**Task brief**
From the listing below, copy each line where "panel" occurs.
══════════
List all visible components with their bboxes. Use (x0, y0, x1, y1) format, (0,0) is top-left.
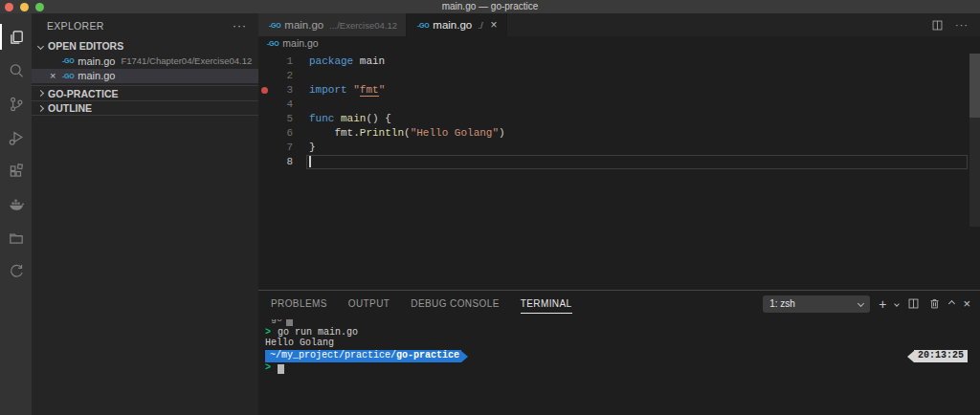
close-tab-icon[interactable]: × (491, 19, 498, 31)
code-line[interactable]: 3import "fmt" (258, 83, 980, 98)
breakpoint-gutter[interactable] (258, 141, 274, 155)
breakpoint-gutter[interactable] (258, 98, 274, 112)
code-line[interactable]: 5func main() { (258, 112, 980, 126)
folder-section-header[interactable]: GO-PRACTICE (32, 85, 258, 100)
editor-more-actions-icon[interactable]: ··· (955, 19, 969, 31)
open-editor-name: main.go (78, 70, 115, 81)
go-file-icon: -GO (267, 40, 278, 47)
line-number: 3 (274, 83, 293, 98)
line-number: 4 (274, 98, 293, 112)
tab-description: .../Exercise04.12 (329, 20, 397, 31)
code-text: func main() { (309, 112, 391, 126)
code-text: fmt.Println("Hello Golang") (309, 126, 505, 141)
terminal-output-area[interactable]: go > go run main.go Hello Golang ~/my_pr… (258, 317, 980, 415)
project-folder-icon[interactable] (0, 221, 32, 254)
run-debug-icon[interactable] (0, 120, 32, 154)
terminal-output-text: Hello Golang (265, 339, 334, 349)
code-line[interactable]: 2 (258, 69, 980, 83)
powerline-arrow-left (907, 351, 914, 362)
activity-bar (0, 13, 32, 415)
breakpoint-gutter[interactable] (258, 112, 274, 126)
explorer-more-actions[interactable]: ··· (233, 19, 247, 33)
title-bar: main.go — go-practice (0, 0, 980, 13)
prompt-symbol: > (265, 363, 272, 374)
terminal-cursor (278, 364, 284, 374)
code-text: } (309, 141, 316, 155)
tab-problems[interactable]: PROBLEMS (271, 295, 327, 313)
code-text: import "fmt" (309, 83, 385, 98)
line-number: 6 (274, 126, 293, 141)
code-line[interactable]: 1package main (258, 55, 980, 69)
breakpoint-gutter[interactable] (258, 55, 274, 69)
breakpoint-gutter[interactable] (258, 155, 274, 169)
code-line[interactable]: 8 (258, 155, 980, 169)
go-file-icon: -GO (417, 22, 429, 29)
outline-section-header[interactable]: OUTLINE (32, 100, 258, 116)
code-line[interactable]: 6 fmt.Println("Hello Golang") (258, 126, 980, 141)
tab-description: ./ (478, 20, 482, 31)
time-chip: 20:13:25 (914, 350, 968, 362)
line-number: 7 (274, 141, 293, 155)
line-number: 5 (274, 112, 293, 126)
current-line-highlight (306, 155, 968, 169)
open-editor-item[interactable]: -GO main.go F1741/Chapter04/Exercise04.1… (32, 54, 258, 69)
tab-output[interactable]: OUTPUT (348, 295, 390, 313)
terminal-select-value: 1: zsh (769, 298, 795, 309)
breadcrumb-file: main.go (282, 37, 318, 49)
line-number: 1 (274, 55, 293, 69)
powerline-arrow-right (461, 351, 468, 362)
chevron-down-icon (37, 42, 44, 49)
docker-icon[interactable] (0, 187, 32, 221)
code-line[interactable]: 7} (258, 141, 980, 155)
terminal-select[interactable]: 1: zsh (763, 295, 870, 313)
cwd-chip: ~/my_project/practice/go-practice (265, 350, 461, 362)
chevron-right-icon (37, 90, 44, 97)
split-editor-icon[interactable] (931, 19, 944, 32)
new-terminal-icon[interactable]: + (879, 297, 886, 311)
breakpoint-dot[interactable] (258, 83, 274, 98)
code-text: package main (309, 55, 385, 69)
explorer-sidebar: EXPLORER ··· OPEN EDITORS -GO main.go F1… (32, 13, 258, 415)
sidebar-title: EXPLORER (47, 20, 104, 32)
search-icon[interactable] (0, 54, 32, 87)
close-icon[interactable]: × (50, 71, 60, 81)
tab-main-go-root[interactable]: -GO main.go ./ × (407, 13, 507, 36)
breakpoint-gutter[interactable] (258, 126, 274, 141)
maximize-panel-icon[interactable] (948, 300, 955, 307)
editor-tab-bar: -GO main.go .../Exercise04.12 -GO main.g… (258, 13, 980, 36)
open-editor-name: main.go (78, 55, 115, 67)
new-terminal-dropdown-icon[interactable] (895, 301, 901, 307)
bottom-panel: PROBLEMS OUTPUT DEBUG CONSOLE TERMINAL 1… (258, 290, 980, 415)
code-editor[interactable]: 1package main23import "fmt"45func main()… (258, 50, 980, 290)
panel-header: PROBLEMS OUTPUT DEBUG CONSOLE TERMINAL 1… (258, 291, 980, 317)
chevron-right-icon (37, 104, 44, 111)
open-editors-section-header[interactable]: OPEN EDITORS (32, 38, 258, 54)
breakpoint-gutter[interactable] (258, 69, 274, 83)
source-control-icon[interactable] (0, 87, 32, 120)
extensions-icon[interactable] (0, 154, 32, 187)
open-editor-path: F1741/Chapter04/Exercise04.12 (121, 55, 252, 66)
vscode-window: main.go — go-practice (0, 0, 980, 415)
go-file-icon: -GO (62, 73, 74, 79)
curved-arrow-icon[interactable] (0, 254, 32, 288)
tab-label: main.go (284, 19, 323, 31)
tab-terminal[interactable]: TERMINAL (521, 295, 572, 314)
split-terminal-icon[interactable] (907, 297, 920, 310)
open-editor-item-selected[interactable]: × -GO main.go (32, 69, 258, 84)
line-number: 2 (274, 69, 293, 83)
close-panel-icon[interactable]: × (963, 297, 970, 310)
tab-debug-console[interactable]: DEBUG CONSOLE (411, 295, 499, 313)
editor-scrollbar-thumb[interactable] (969, 54, 980, 118)
breadcrumb[interactable]: -GO main.go (258, 36, 980, 50)
window-title: main.go — go-practice (0, 0, 980, 13)
code-line[interactable]: 4 (258, 98, 980, 112)
editor-scrollbar-track (969, 118, 980, 227)
go-file-icon: -GO (62, 57, 74, 64)
tab-main-go-exercise[interactable]: -GO main.go .../Exercise04.12 (258, 13, 407, 36)
kill-terminal-trash-icon[interactable] (928, 297, 941, 310)
tab-label: main.go (433, 19, 472, 31)
explorer-icon[interactable] (0, 20, 32, 54)
code-lines: 1package main23import "fmt"45func main()… (258, 55, 980, 169)
text-cursor (309, 156, 311, 167)
terminal-scrollback-fragment: go (265, 319, 980, 326)
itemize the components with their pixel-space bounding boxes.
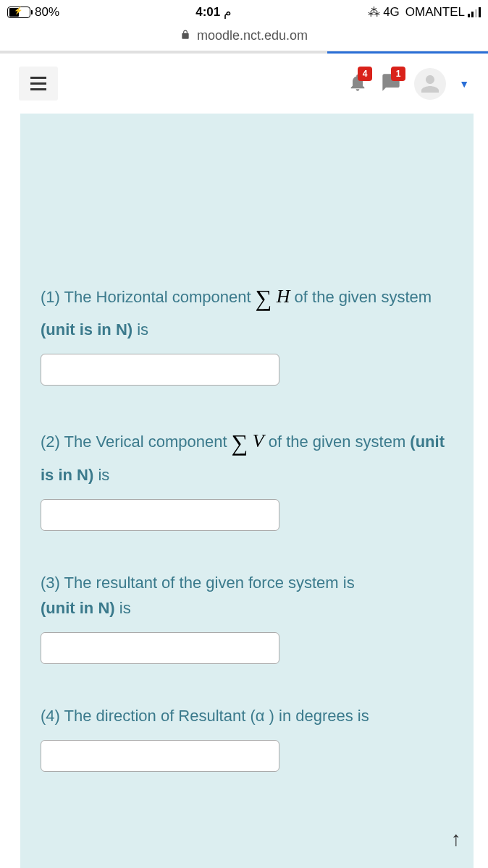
notifications-button[interactable]: 4 <box>348 72 368 95</box>
answer-input-4[interactable] <box>41 740 279 772</box>
notification-badge: 4 <box>358 67 372 81</box>
question-card: (1) The Horizontal component ∑ H of the … <box>20 114 474 868</box>
device-status-bar: ⚡ 80% م 4:01 ⁂ 4G OMANTEL <box>0 0 488 24</box>
chevron-down-icon[interactable]: ▼ <box>459 78 469 90</box>
status-center: م 4:01 <box>59 4 368 20</box>
messages-button[interactable]: 1 <box>381 72 401 95</box>
carrier-label: OMANTEL <box>405 5 465 20</box>
page-load-progress <box>0 51 488 54</box>
arrow-up-icon: ↑ <box>451 827 461 850</box>
network-type-label: 4G <box>383 5 400 20</box>
answer-input-1[interactable] <box>41 354 279 386</box>
user-icon <box>417 71 443 97</box>
question-1-text: (1) The Horizontal component ∑ H of the … <box>41 280 453 342</box>
question-3-text: (3) The resultant of the given force sys… <box>41 570 453 621</box>
question-1: (1) The Horizontal component ∑ H of the … <box>41 280 453 414</box>
browser-url-bar[interactable]: moodle.nct.edu.om <box>0 24 488 51</box>
time-prefix: م <box>224 5 232 19</box>
scroll-to-top-button[interactable]: ↑ <box>440 823 472 855</box>
alarm-icon: ⁂ <box>368 4 380 20</box>
signal-icon <box>468 7 481 17</box>
question-4-text: (4) The direction of Resultant (α ) in d… <box>41 703 453 728</box>
app-header: 4 1 ▼ <box>0 54 488 114</box>
status-right: ⁂ 4G OMANTEL <box>368 4 481 20</box>
question-2: (2) The Verical component ∑ V of the giv… <box>41 425 453 559</box>
message-badge: 1 <box>391 67 405 81</box>
question-3: (3) The resultant of the given force sys… <box>41 570 453 693</box>
status-left: ⚡ 80% <box>7 5 59 20</box>
content-area: (1) The Horizontal component ∑ H of the … <box>0 114 488 868</box>
answer-input-2[interactable] <box>41 499 279 531</box>
menu-button[interactable] <box>19 67 58 101</box>
lock-icon <box>180 28 190 43</box>
time-label: 4:01 <box>195 5 220 19</box>
question-4: (4) The direction of Resultant (α ) in d… <box>41 703 453 801</box>
header-right: 4 1 ▼ <box>348 68 469 100</box>
avatar[interactable] <box>414 68 446 100</box>
battery-icon: ⚡ <box>7 7 30 18</box>
answer-input-3[interactable] <box>41 632 279 664</box>
battery-percent-label: 80% <box>35 5 59 20</box>
url-text: moodle.nct.edu.om <box>197 28 308 43</box>
hamburger-icon <box>30 77 46 90</box>
question-2-text: (2) The Verical component ∑ V of the giv… <box>41 425 453 487</box>
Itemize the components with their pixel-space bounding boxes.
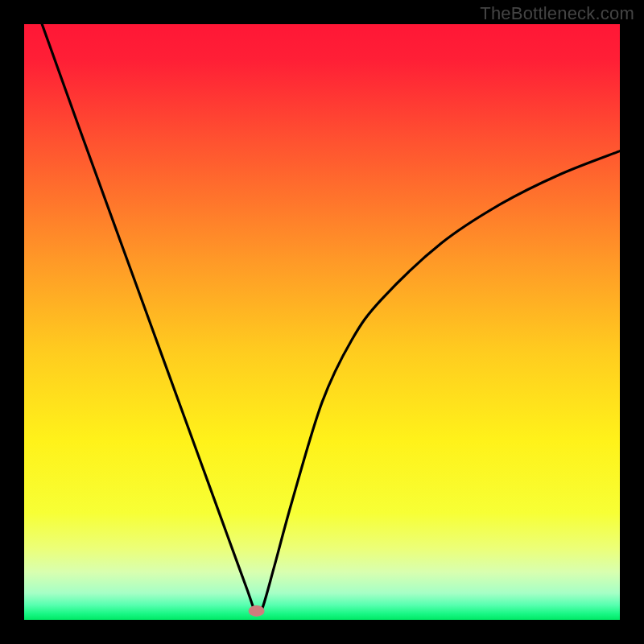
optimum-marker (249, 605, 265, 617)
plot-background (24, 24, 620, 620)
chart-frame: TheBottleneck.com (0, 0, 644, 644)
bottleneck-chart (0, 0, 644, 644)
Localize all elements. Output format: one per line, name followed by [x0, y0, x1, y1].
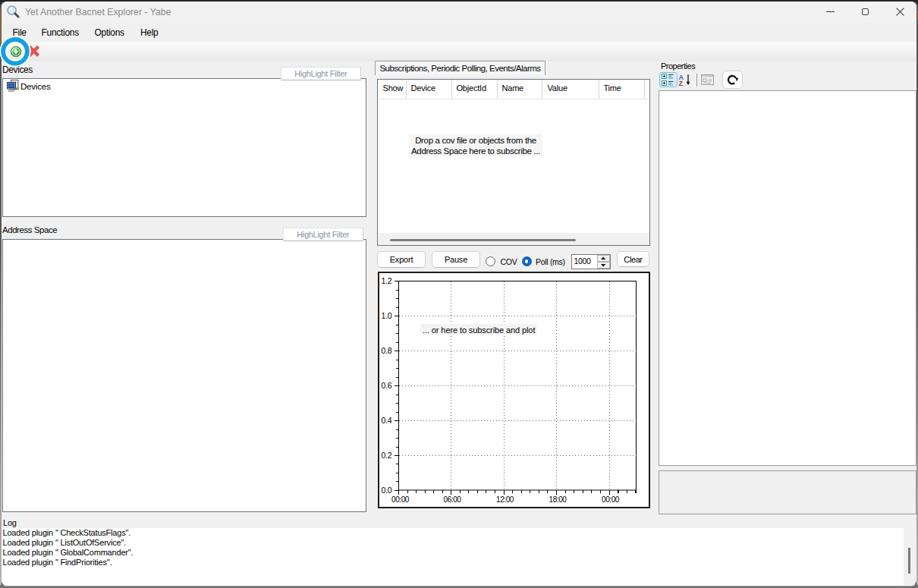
svg-text:00:00: 00:00: [391, 495, 410, 504]
svg-text:1.0: 1.0: [382, 311, 392, 320]
svg-text:Z: Z: [679, 80, 684, 86]
svg-text:0.8: 0.8: [382, 346, 392, 355]
svg-text:0.6: 0.6: [382, 381, 392, 390]
svg-text:0.2: 0.2: [382, 451, 392, 460]
svg-text:0.0: 0.0: [382, 486, 392, 495]
svg-text:... or here to subscribe and p: ... or here to subscribe and plot: [423, 325, 535, 335]
svg-text:12:00: 12:00: [496, 495, 514, 504]
svg-text:1.2: 1.2: [382, 276, 392, 285]
svg-text:18:00: 18:00: [549, 495, 567, 504]
svg-text:06:00: 06:00: [444, 495, 462, 504]
svg-text:00:00: 00:00: [602, 495, 620, 504]
svg-text:0.4: 0.4: [382, 416, 392, 425]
══════════
**Response below**
maximize-panel-icon[interactable] (948, 300, 955, 307)
bottom-panel: PROBLEMS OUTPUT DEBUG CONSOLE TERMINAL 1… (258, 290, 980, 415)
panel-header: PROBLEMS OUTPUT DEBUG CONSOLE TERMINAL 1… (258, 291, 980, 317)
close-panel-icon[interactable]: × (963, 297, 970, 310)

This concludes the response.